[Exercise] Only a number is wanted here: how many lines in the records below contain the string "knappen".

Dataset extract section start

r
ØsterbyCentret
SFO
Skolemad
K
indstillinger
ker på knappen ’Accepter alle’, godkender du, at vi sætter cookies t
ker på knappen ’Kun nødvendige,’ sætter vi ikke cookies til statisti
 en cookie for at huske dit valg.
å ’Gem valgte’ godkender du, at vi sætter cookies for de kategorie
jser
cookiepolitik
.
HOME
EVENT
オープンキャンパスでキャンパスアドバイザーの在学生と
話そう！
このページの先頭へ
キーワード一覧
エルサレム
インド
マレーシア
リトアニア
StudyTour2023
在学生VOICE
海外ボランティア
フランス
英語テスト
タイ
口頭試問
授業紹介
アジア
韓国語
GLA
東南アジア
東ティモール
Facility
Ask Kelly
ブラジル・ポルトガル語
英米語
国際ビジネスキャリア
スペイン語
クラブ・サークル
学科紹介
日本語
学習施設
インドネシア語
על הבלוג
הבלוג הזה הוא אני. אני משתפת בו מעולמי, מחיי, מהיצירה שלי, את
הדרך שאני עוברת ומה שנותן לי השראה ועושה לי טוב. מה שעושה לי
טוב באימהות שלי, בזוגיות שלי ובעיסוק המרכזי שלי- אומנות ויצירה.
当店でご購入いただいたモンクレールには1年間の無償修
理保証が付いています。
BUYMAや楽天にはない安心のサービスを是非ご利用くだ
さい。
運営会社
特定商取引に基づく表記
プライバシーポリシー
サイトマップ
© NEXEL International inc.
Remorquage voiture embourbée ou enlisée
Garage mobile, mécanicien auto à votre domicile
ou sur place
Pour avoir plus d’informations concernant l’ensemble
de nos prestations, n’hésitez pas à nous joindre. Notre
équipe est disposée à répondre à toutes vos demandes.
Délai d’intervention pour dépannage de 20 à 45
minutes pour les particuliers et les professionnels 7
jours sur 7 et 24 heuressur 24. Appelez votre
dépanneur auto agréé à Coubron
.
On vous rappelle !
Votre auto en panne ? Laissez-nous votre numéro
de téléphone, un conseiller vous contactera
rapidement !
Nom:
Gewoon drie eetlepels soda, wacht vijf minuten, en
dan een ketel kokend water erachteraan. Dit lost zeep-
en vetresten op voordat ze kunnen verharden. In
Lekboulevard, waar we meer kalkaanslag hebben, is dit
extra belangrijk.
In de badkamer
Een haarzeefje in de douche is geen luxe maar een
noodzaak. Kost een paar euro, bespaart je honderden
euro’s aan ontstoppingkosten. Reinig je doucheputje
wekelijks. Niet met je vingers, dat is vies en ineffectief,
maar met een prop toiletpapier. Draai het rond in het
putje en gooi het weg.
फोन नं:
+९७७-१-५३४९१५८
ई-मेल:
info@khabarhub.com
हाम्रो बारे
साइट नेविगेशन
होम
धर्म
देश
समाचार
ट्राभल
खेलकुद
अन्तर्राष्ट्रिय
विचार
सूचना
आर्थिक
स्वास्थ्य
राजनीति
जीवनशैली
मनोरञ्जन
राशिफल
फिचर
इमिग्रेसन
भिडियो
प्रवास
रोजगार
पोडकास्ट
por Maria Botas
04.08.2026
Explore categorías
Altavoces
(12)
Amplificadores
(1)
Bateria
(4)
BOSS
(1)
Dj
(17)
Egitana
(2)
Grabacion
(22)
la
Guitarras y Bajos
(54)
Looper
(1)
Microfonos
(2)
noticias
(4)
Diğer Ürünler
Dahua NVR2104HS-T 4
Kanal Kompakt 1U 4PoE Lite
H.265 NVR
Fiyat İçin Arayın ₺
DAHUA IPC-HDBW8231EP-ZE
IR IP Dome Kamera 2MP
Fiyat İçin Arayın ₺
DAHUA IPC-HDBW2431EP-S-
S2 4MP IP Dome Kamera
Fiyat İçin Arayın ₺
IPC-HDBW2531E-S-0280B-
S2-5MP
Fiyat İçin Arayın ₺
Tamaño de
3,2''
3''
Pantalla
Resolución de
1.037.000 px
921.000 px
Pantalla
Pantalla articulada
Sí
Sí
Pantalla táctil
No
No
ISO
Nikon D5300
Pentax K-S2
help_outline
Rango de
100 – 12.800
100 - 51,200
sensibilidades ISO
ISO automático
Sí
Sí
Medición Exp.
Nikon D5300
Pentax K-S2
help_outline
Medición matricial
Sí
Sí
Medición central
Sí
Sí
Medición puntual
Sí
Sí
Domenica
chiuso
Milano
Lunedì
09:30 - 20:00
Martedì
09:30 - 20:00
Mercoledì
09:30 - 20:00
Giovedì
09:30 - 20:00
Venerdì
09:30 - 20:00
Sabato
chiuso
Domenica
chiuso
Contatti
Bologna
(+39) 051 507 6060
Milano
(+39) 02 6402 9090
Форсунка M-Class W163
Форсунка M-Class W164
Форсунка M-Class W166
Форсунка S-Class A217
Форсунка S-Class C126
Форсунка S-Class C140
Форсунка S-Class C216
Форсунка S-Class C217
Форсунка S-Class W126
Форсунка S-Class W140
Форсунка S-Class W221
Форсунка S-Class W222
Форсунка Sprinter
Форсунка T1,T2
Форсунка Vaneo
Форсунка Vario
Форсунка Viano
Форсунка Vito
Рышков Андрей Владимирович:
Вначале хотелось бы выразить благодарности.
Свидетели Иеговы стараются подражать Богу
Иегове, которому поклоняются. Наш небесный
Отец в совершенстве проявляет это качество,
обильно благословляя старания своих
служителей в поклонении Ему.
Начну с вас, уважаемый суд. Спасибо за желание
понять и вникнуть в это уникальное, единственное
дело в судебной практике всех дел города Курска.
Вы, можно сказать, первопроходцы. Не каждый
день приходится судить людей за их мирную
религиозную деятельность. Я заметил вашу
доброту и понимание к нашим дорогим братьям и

Dataset extract section end

[Written answer] 2